If the posterior distribution are in the same family as prior probability distribution, the prior and posterior are called conjugate distributions
All members of the exponential family of distributions have conjugate priors

Likelihood	Conjugate prior distribution	Prior hyperparameter	Posterior hyperparameters
Bernoulli	Beta	\(\alpha, \beta\)	\(\alpha + \sum x_i, \beta + n - \sum x_i\)
Multinomial	Dirichlet	\(\alpha\)	\(\alpha + \sum x_i\)
Poisson	Gamma	\(\alpha, \beta\)	\(\alpha + \sum x_i, \beta + n\)

Computing the posterior distribution

Analytical integration: Works when “conjugate” prior distributions can be used, which combine nicely with the likelihood—usually not the case.
Gaussian approximation: Works well when there is sufficient data compared to model complexity—posterior distribution is close to Gaussian (Central Limit Theorem) and can be handled by finding its mode.
Markov chain Monte Carlo: Simulate a Markov chain that eventually converges to the posterior distribution—currently the dominant approach.
Variational approximation: Cleverer way to approximate the posterior and maybe faster than MCMC but not as general and exact.

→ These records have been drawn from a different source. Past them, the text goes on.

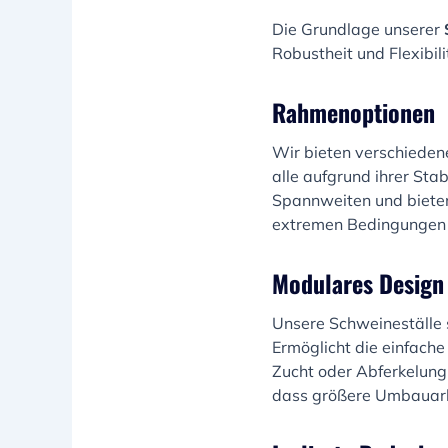
Die Grundlage unserer
Robustheit und Flexibil
Rahmenoptionen
Wir bieten verschiede
alle aufgrund ihrer Sta
Spannweiten und bieten
extremen Bedingungen un
Modulares Design
Unsere Schweineställe 
Ermöglicht die einfache
Zucht oder Abferkelung?
dass größere Umbauarbe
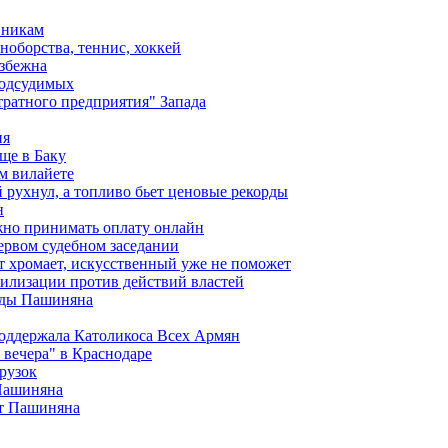
вникам
ноборства, теннис, хоккей
избежна
подсудимых
ратного предприятия" Запада
ия
ще в Баку
м вилайете
 рухнул, а топливо бьет ценовые рекорды
н
жно принимать оплату онлайн
ервом судебном заседании
т хромает, искусственный уже не поможет
илизации против действий властей
анды Пашиняна
поддержала Католикоса Всех Армян
вечера" в Краснодаре
рузок
 Пашиняна
от Пашиняна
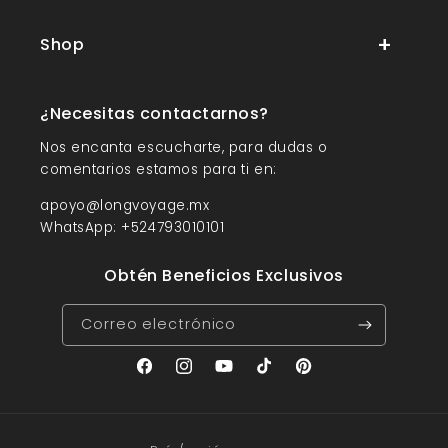
Shop
¿Necesitas contactarnos?
Nos encanta escucharte, para dudas o
comentarios estamos para ti en:
apoyo@longvoyage.mx
WhatsApp: +524793010101
Obtén Beneficios Exclusivos
Correo electrónico
Facebook
Instagram
YouTube
TikTok
Pinterest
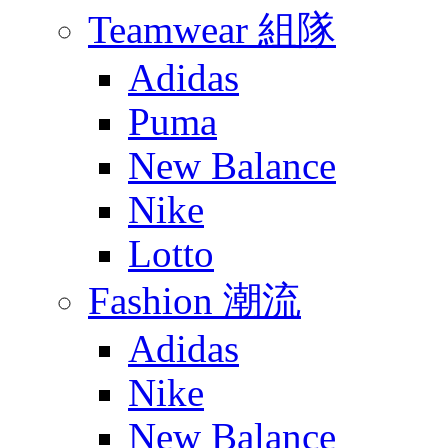
Teamwear 組隊
Adidas
Puma
New Balance
Nike
Lotto
Fashion 潮流
Adidas
Nike
New Balance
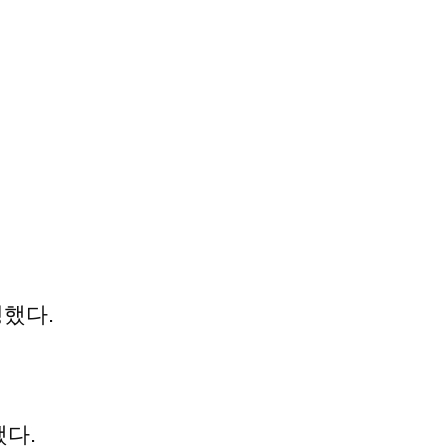
밍했다.
했다.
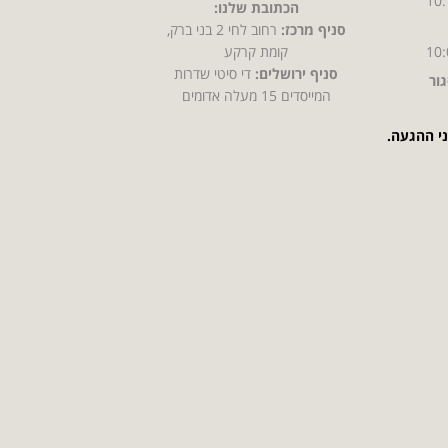
10:
הכתובת שלנו:
סניף מרכז:
רחוב לחי 2 בני ברק,
10:
קומת קרקע
סניף ירושלים:
די סיטי שדרות
ור
המייסדים 15 מעלה אדומים
ני ההגעה.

Limitations and criticisms of Bayesian methods

It is hard to come up with a prior (subjective) and the assumptions may be wrong
Closed world assumption: need to consider all possible hypotheses for the data before observing the data
Computationally demanding (compared to frequentist approach)
Use of approximations weakens coherence argument

Example: Diagnostic testing

Facts:

Rapid home tests will pick up an HIV infection 97.7% of the time 28 days after exposure (sensitivity).
These same tests have a specificity of 95%.
0.34% of the US population is estimated to be infected.

Questions:

A US resident receives a positive test. What is the chance they have HIV?
How would this change if 5% of the population were infected?

Reading & Resources

📖: Bayesian Data Analysis
📖: Probabilistic Programming & Bayesian Methods for Hackers
📺: Bayes theorem, the geometry of changing beliefs
📺: The medical test paradox, and redesigning Bayes’ rule
👂: Linear Digressions: Beware of simple metrics
Software packages for Bayesian analysis:
- PyMC (python)
- emcee (python)
- Stan (C++, python, R)

Review Questions

What is a prior? How does one go about making one?
Can a prior be based on data? If so, how is this data related to the experiment being modeled (the observed)?
What are three differences between a Bayesian and maximum likelihood (frequentist) approach?
When will a Bayesian and maximum likelihood approach agree?
You are asked to provide up-to-date estimates of the 6-month failure rate for a stent going to market. A previous device had 3 devices out of 100 fails within 6 months, and you strongly suspect this device is similar. Provide the Bayesian estimate of the failure rate (i.e. \(P(FR \vert N,m))\) given N devices have made it to 6 months, and m have failed. (Hint: Devices either pass or fail here. This follows a Binomial distribution.)
What would be a reasonable estimate if you had no previous device’s data?
What do you expect to happen to a posterior distribution as you add more and more data?
What does the integral of \(p(a \vert b) p(b \vert c) \delta b\) give you? Why is this useful?